The second is more prosaic, from a self-identifying APS prole:

Mr Wilson, 25, said the outsourcing of government work had another effect: it had left young people like himself with far less hope of ever becoming a public servant. "It's kind of disappointing to realise that there really is no way in, aside from a tiny number of spots in the graduate program," he said.

These two evaluations of how the APS runs its affairs are completely correct. The staffing cap requires managers to buy labour on the sly if they want to carry out the functions demanded of them, and everyone knows the public service career route is basically closed to outsiders. But this state of affairs is also perfectly acceptable to a meritocratic view of the world, which, as I've become more and more convinced, is opposed to any sense of egalitarianism and human dignity.

Public service cultures in Australia have always been tinged with crookedness, and some—like local Councils—veer between moderate integrity and hopeless, endemic corruption. The City of Sydney Council (as Hilary Golder's book shows) has been constantly, repeatedly, sacked for its cultures of graft, starting in the mid-19thC, long before democracy. It's worth asking why cultures of corruption endure, when meritocratic ones are so fleeting, and I don't think the fatalism of 'there's always corruption it's human nature' is sufficient. If corruption is natural, why is it so bad?

A meritocratic system rewards the ability to pass tests. The virtues it selects for are aptitude, skill, confidence, education, and experience of systems, as well as hard work. These things aren't to be sneezed at. They're not quite enough, either. In the context of growing inequality—when there aren't enough 'winning' spots—a meritocratic system creates more and more losers, and raises the stakes. The result of accelerating qualificationism is people being told they aren't worthy, and with more and more tests, they're told that more and more often. It links the dignity of having a job and career with winning it against a field of other people.

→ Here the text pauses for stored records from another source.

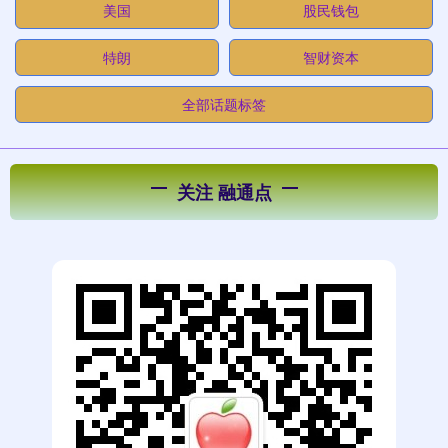
美国
股民钱包
特朗
智财资本
全部话题标签
关注 融通点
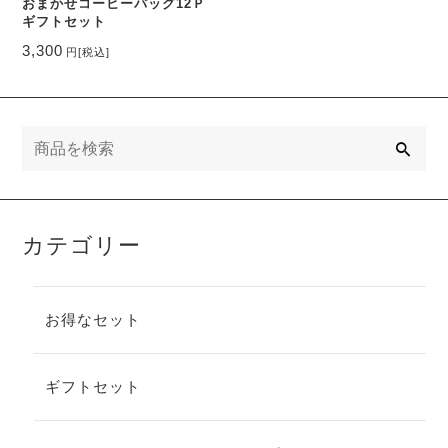
おまかせコーヒーバッグ12Ｐ
ギフトセット
3,300
円
[税込]
検
索
カテゴリー
お得なセット
ギフトセット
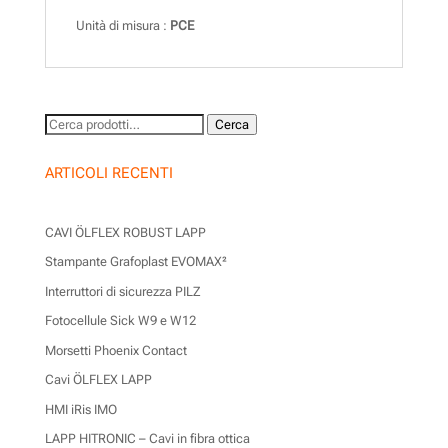
Unità di misura :
PCE
Cerca:
Cerca
ARTICOLI RECENTI
CAVI ÖLFLEX ROBUST LAPP
Stampante Grafoplast EVOMAX²
Interruttori di sicurezza PILZ
Fotocellule Sick W9 e W12
Morsetti Phoenix Contact
Cavi ÖLFLEX LAPP
HMI iRis IMO
LAPP HITRONIC – Cavi in fibra ottica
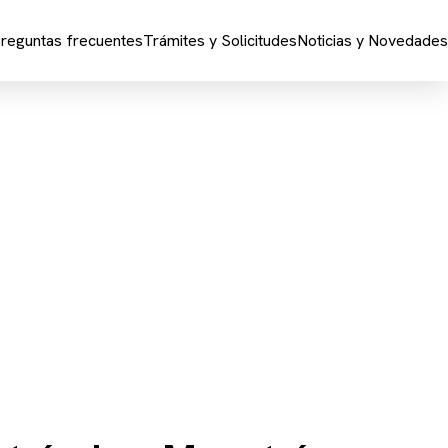
reguntas frecuentes
Trámites y Solicitudes
Noticias y Novedades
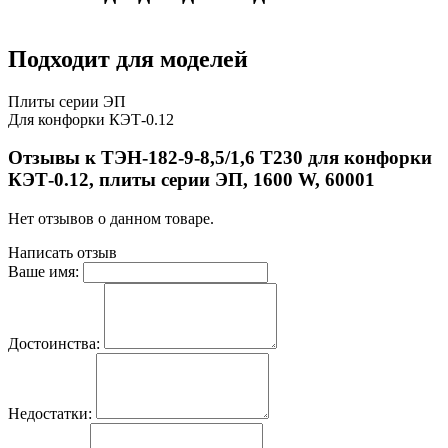
Подходит для моделей
Плиты серии ЭП
Для конфорки КЭТ-0.12
Отзывы к ТЭН-182-9-8,5/1,6 Т230 для конфорки
КЭТ-0.12, плиты серии ЭП, 1600 W, 60001
Нет отзывов о данном товаре.
Написать отзыв
Ваше имя:
Достоинства:
Недостатки:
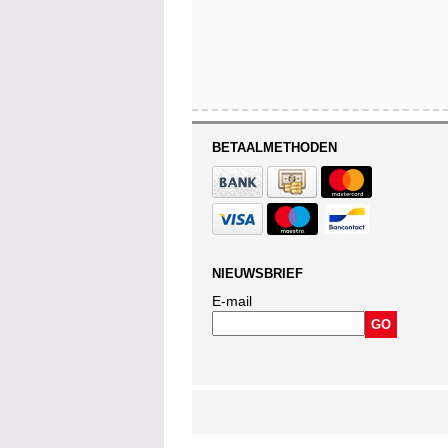
BETAALMETHODEN
NIEUWSBRIEF
E-mail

Relationships of patronage and support, which are other names for corruption and nepotism, reward other virtues and talents than the ones our society values. Older, crookeder systems reward qualities like loyalty, attention to the needs of the institution, a strong sense of collective identity and goals, staunch support within groups and teams, talent-spotting and career development by superiors and bosses, protecting one's mates, and task orientation (just 'getting things done') as opposed to process orientation (making sure things are accountable). Those things aren't to be sneezed at either. Indeed, there's a long anarchist tradition that describes exactly those attitudes and practices as 'mutual aid'.

It's true that such systems benefited a narrow elite, consolidated power in the hands of people who did not value the public interest, and protected bullies, abusers, plain criminals, and worse. They elevated people who were incompetent, and locked out genuinely talented people. But look at the results of 'meritocratic' systems. Look at the mates-games that are key to Australian political economy. Are they very different?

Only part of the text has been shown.